Last updated on September 29, 2020
Often people say “If everyone sells, that will show them”, perhaps referring to tobacco or oil companies. Not true.
Xavier Baraton, global chief investment officer for fixed income at HSBC GAM
From a money-making perspective, there is something to be said for investing in ESG funds. ESG accounting and rating is highly flawed at the moment, but it will improve, and good ESG ratings will increasingly become a signal for rising stock prices and lower risk.
However, if you are looking for your money to have an impact, you are better off investing elsewhere. Although you may have a minor influence through shareholder engagement, trades in the stock market have virtually no influence on the real world.

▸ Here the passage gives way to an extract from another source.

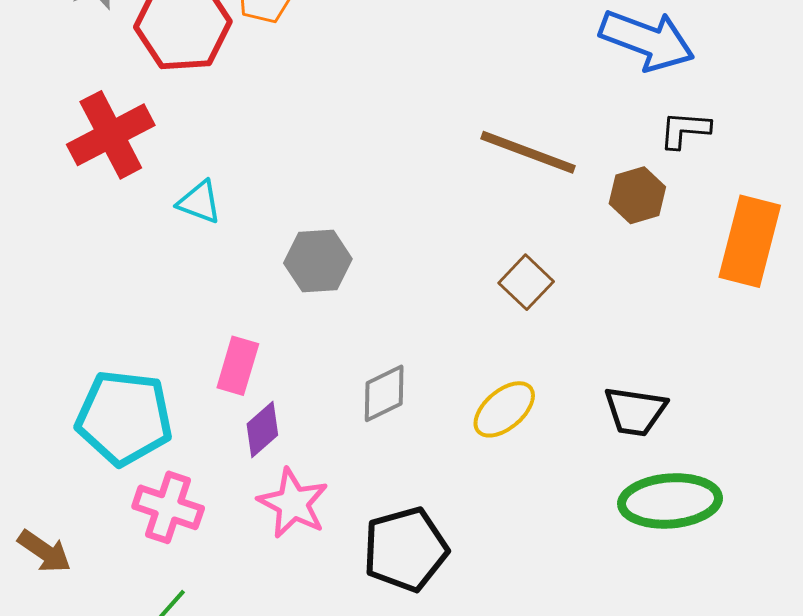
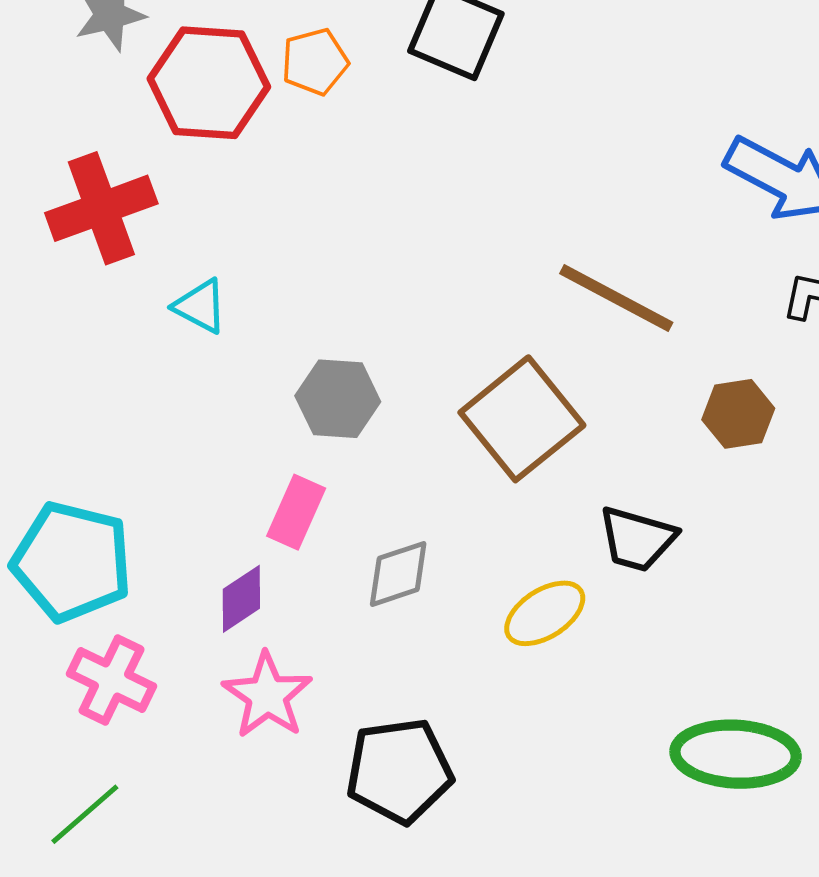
brown hexagon: (637, 195) -> (738, 414), moved
brown square: (526, 282) -> (522, 419), moved, size x1.8
pink rectangle: (238, 366) -> (296, 512), moved
black trapezoid: (635, 411) -> (637, 539), moved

ESG funds – the financial argument
Let’s start with the positives.
Of course, the focus by companies and investors on Environmental, Social and Governance goals is a welcome change of tack for all beings that do not benefit from capitalism (which, after COVID-19, must now include even the ultra-rich to some extent).
On top of that obvious starting point, a number of academic meta-studies have proven that a focus on ESG will improve a company’s bottom line long-term (Clark, Feiner, Viehs 2015 – Friede, Busch & Bassen 2015). Investing with an ESG focus will also lower portfolio risk.
Seeing the flaws in how ESG is evaluated and applied right now (more on that later), you should take these studies with a grain of salt. Not all ESG has an equal impact on profits. Nonetheless, there are a lot of signs and they are all pointing in roughly the same direction. So if your goal is to earn as much return on your money as possible, at the lowest possible risk, buying ESG funds is not a bad idea.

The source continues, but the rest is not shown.